Everything from here on out is phenomenal. The plot; ten-out-of-ten. The writing; ten-out-of-ten. The psychological horror; ten-out-of-ten.
Rupert is visited by the ghost of Count Albert, who is still dressed in the medieval armor he died in I may add. It’s taunt after taunt from the Count as he tries to get Rupert to kill himself, and Rupert is just trying to get the upper hand in the situation. Rupert is a confident guy, throughout the entirety of the encounter he believes that the Count isn’t real, that this could just be a prank, that this is just a dream or a drunken hallucination.
I love this part of the story. Like I said, it’s phenomenal. You have three possibilities of what’s going on in this instance, and solid arguments can be made for all three of these ideas.
Number one: take everything at face value. Count Albert’s ghost is truly there, and Rupert is scared to the point of possibly losing his mind. Rupert doesn’t believe in ghosts. Yet here is a ghost, taunting him to the point of insanity and/or death.
Number two: Rupert is going insane/having a hallucination. Count Albert isn’t there. Rupert is either freakishly drunk and is imagining things. Or Rupert is being affected by something in the keep to the point where he thinks he’s seeing and speaking with the dead. Think along the lines The Haunting of Hill House by Shirley Jackson where the main character isn’t sure if everything is in her head or is actually happening.
Number three: going back to the issues with Albert’s corpse, perhaps he didn’t die forty years ago. There are ways to fake a death via hanging, the Robert Downey Jr. film Sherlock Holmes showed how exactly one can do so. And Count Albert’s psychopathic tendencies can definitely lead readers to believe he would do something like faking his death. No one in town would be sad to see him go, and he could easily live like a recluse in a supposedly haunted house. If he supposedly died in a suit of armor, then no one would know for certain who or what was in the armor if no one took it down; especially if it mysteriously disappears. This is just an interesting thought, but it makes you think.
And I haven’t even talked about the best part of this book: the ending. If you want to keep the ending a surprise, then leave right now. I’ll see you next Wednesday when I talk about something else. It may be a listicle, it may be another review, it could be a movie review; I haven’t decided yet.
Now for those of you who have stayed and are ready to have the ending spoiled… let’s go!
Ralph Adams Cram wrote a great ending. While Rupert was making fun of the innkeeper at the start of the story, Cram makes note of Rupert telling the innkeeper both he and Otto will have revolvers for protection. Here we have another instance of drawing the line in the sand. The minute Rupert says he has everything handled because he has a gun, you know something is going to happen involving said gun.
Have you guessed what’s going to happen? It’s pretty obvious what’s going to happen, but the story is so compelling that you don’t mind.
Rupert, believing that he’s shooting at the Count Albert, ghost or human is debatable, fires off one round but actuals shoots a sleeping Otto. Yeah, remember him? He’s out like a light on the floor, and tragically is shot in the neck by his friend.

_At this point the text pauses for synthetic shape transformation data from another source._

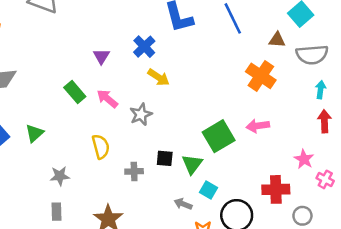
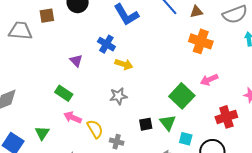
brown triangle: (277, 40) -> (196, 12), moved
pink arrow: (107, 99) -> (73, 117), moved
gray star: (141, 114) -> (118, 96), turned 30
gray cross: (134, 171) -> (117, 142), moved, turned 32
red cross: (276, 189) -> (226, 117), moved

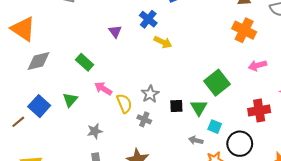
pink arrow: (209, 80) -> (257, 65), moved
green rectangle: (64, 93) -> (85, 62), moved
gray star: (118, 96) -> (150, 94), moved, turned -30

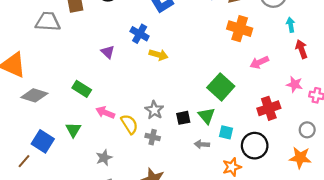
gray diamond: (39, 61) -> (34, 95), turned 40
gray arrow: (196, 140) -> (202, 144), moved

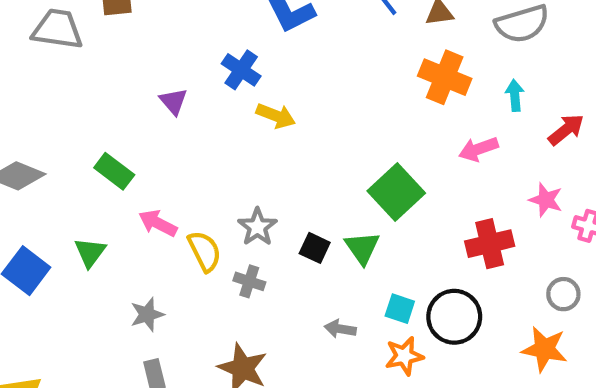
cyan arrow: (291, 25) -> (515, 95), moved
red arrow: (301, 49) -> (566, 130), turned 66
black square: (183, 118) -> (315, 248), turned 32
cyan square: (226, 132) -> (400, 309), moved
gray arrow: (202, 144) -> (340, 329), moved

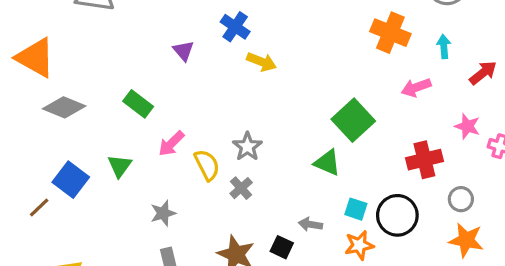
pink arrow: (158, 223) -> (171, 144), turned -72
black square: (315, 248) -> (282, 247), moved
green triangle: (362, 248) -> (327, 163), turned -32
gray cross: (249, 281) -> (241, 188), turned 30
gray circle: (563, 294) -> (461, 199), moved

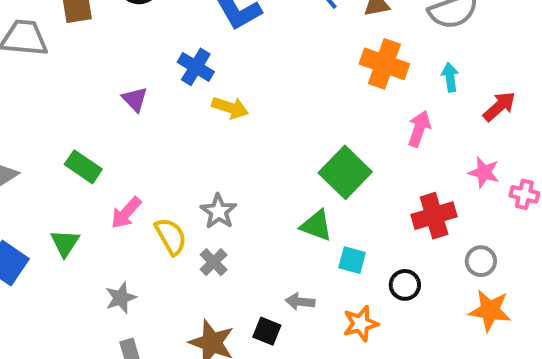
pink arrow: (416, 87) -> (419, 129), turned 132
cyan square: (356, 209) -> (352, 260), moved
black circle: (397, 215) -> (405, 285), size x0.6

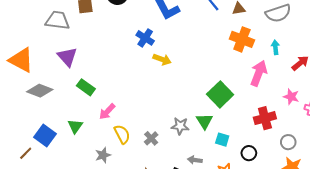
purple triangle: (135, 99) -> (67, 57), moved, size x1.5
pink arrow: (419, 129) -> (259, 73), size x1.4
gray star: (218, 211) -> (180, 126), moved, turned -30
green triangle: (316, 226) -> (204, 121), turned 36
yellow semicircle: (171, 236) -> (122, 134), moved

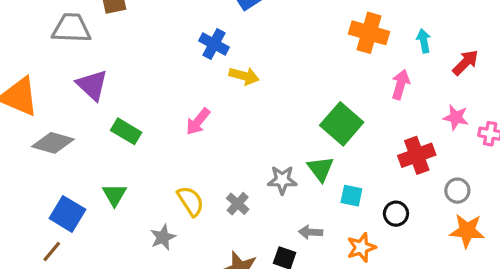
pink arrow: (259, 73) -> (401, 84), size x0.7
pink arrow: (107, 112) -> (198, 122), moved
brown line: (26, 153) -> (52, 251), moved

I love this ending! I knew what was coming, but this short story is so well written that it’s still a chilling reveal. It makes you think was there a ghost? Was there anything in the room at all? Who can say.
I know I’ve spoiled the entirety of “The Kropfsberg Keep,” but you should still give this short story a read. It’s short, sweet, and to the point. Even though it’s only a few pages long, Cram manages to create a chilling world full of descriptions and misdirection. It is that type of story that makes you question if everything occurring is in the main character’s head or if everything is actually happening. Truly it’s a 10-out-of-10 story.